──────── RECORDS SHOWN

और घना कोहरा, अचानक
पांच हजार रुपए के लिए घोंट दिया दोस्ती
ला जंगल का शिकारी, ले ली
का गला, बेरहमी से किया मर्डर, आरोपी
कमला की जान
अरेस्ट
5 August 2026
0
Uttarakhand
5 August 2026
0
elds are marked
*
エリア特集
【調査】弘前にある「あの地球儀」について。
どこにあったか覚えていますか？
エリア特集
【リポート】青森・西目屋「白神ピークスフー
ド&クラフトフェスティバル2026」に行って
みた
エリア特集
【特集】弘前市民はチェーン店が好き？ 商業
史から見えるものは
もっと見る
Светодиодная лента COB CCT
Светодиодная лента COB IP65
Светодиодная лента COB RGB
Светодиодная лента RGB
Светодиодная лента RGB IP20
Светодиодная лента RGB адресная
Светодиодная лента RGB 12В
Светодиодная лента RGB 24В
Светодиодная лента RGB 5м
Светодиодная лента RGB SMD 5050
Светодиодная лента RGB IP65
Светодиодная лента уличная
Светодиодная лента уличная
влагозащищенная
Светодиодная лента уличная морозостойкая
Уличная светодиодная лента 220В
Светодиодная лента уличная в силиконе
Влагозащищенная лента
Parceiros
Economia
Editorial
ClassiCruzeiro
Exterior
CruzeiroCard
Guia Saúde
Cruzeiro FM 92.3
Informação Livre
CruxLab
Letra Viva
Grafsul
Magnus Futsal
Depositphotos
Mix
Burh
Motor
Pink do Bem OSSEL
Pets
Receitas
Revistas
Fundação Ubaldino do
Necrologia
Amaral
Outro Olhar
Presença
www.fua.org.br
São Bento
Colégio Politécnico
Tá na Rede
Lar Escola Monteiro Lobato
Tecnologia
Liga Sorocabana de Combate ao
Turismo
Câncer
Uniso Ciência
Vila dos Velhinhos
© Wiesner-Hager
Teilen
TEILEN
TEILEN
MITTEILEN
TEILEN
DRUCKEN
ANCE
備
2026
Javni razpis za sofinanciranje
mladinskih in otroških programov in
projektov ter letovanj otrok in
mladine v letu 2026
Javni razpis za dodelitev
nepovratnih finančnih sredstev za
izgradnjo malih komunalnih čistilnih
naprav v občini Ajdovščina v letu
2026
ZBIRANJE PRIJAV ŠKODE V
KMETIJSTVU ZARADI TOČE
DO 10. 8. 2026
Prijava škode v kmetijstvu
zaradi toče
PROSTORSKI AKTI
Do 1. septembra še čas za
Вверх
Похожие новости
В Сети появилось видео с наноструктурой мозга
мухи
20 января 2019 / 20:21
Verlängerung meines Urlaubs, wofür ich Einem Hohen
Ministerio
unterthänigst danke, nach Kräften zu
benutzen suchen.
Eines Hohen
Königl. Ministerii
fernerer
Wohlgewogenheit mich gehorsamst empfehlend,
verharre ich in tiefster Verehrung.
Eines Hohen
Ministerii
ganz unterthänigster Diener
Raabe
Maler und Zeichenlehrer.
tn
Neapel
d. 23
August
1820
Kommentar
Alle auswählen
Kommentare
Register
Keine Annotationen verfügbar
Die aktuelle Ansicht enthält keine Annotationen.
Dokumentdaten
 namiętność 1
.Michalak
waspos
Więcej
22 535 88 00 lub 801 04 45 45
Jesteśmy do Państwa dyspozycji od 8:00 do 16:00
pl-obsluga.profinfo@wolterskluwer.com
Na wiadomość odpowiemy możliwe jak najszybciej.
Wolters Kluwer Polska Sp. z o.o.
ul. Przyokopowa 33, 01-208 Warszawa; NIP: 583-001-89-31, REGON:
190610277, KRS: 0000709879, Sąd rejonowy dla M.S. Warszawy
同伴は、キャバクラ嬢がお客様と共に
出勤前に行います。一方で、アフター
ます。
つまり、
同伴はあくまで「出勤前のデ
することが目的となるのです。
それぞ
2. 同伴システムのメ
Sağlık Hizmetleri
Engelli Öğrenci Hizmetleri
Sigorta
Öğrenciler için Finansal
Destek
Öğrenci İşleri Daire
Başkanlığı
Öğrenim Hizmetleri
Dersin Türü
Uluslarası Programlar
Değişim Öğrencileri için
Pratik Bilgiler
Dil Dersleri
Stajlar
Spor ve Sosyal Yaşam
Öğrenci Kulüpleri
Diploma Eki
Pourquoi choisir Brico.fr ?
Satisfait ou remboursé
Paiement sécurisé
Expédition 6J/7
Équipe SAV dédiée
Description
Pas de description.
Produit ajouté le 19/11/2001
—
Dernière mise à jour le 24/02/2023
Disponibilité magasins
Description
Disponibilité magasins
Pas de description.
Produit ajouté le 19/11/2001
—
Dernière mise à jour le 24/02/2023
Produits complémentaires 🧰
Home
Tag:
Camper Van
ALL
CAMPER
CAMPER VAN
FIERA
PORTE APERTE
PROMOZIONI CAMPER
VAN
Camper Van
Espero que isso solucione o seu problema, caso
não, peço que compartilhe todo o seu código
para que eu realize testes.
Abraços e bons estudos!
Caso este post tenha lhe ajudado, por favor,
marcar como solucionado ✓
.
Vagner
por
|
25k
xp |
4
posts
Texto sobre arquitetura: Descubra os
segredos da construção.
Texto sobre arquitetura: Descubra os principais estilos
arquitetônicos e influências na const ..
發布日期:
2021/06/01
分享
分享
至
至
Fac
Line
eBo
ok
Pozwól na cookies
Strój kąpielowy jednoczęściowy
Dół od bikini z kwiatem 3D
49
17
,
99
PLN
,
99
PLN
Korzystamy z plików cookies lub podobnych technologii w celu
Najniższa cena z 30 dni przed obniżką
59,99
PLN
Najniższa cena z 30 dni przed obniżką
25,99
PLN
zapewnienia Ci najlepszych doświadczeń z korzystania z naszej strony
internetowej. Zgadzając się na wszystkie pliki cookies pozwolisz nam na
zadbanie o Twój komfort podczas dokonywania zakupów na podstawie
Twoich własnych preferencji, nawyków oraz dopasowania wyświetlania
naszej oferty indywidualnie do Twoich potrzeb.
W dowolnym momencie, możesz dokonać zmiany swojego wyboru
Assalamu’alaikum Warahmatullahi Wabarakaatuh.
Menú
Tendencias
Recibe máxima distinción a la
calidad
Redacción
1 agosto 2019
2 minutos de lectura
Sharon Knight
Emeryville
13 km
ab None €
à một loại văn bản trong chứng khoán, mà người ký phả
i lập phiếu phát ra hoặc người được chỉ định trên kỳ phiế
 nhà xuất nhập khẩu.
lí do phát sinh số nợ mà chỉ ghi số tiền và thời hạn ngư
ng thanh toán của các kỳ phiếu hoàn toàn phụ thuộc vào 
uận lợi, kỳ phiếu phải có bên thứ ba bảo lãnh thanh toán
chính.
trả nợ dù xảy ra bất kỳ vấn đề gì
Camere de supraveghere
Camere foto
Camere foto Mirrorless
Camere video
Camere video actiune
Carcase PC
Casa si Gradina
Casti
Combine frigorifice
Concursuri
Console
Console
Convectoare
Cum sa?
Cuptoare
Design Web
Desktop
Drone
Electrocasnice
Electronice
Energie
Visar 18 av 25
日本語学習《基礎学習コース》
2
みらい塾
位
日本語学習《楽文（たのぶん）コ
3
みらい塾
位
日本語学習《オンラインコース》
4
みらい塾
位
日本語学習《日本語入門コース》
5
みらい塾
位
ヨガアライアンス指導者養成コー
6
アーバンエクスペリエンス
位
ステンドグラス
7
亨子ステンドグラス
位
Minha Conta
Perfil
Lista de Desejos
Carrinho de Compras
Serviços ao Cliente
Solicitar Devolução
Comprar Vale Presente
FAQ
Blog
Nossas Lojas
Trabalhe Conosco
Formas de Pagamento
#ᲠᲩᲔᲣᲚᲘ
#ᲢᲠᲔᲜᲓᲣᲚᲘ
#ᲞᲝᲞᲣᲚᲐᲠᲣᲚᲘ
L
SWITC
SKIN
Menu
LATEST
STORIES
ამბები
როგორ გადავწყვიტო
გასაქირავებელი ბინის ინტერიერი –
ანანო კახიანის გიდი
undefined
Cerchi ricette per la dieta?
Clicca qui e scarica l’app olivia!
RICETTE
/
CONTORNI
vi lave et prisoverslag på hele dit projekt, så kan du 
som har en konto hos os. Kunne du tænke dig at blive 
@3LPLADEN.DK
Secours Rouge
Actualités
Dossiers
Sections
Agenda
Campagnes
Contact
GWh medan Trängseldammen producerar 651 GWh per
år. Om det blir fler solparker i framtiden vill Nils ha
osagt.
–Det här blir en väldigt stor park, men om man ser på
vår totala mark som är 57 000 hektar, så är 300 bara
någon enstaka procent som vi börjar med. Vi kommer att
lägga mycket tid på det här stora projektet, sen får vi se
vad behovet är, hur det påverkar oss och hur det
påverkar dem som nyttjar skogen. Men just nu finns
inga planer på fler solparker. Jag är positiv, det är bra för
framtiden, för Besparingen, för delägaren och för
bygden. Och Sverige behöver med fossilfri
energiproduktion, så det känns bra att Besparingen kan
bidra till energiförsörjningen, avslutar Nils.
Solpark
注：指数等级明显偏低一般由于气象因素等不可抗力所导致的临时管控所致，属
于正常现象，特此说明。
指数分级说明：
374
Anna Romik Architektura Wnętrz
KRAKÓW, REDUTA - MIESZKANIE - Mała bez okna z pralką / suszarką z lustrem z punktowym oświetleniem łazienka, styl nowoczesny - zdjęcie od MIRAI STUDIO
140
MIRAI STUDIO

────────────────

*REQUIREMENT:* Find the lines in the data that hold the word "solparker". Reply with how many there are and nothing more.

*EXERCISE ANSWER:* 2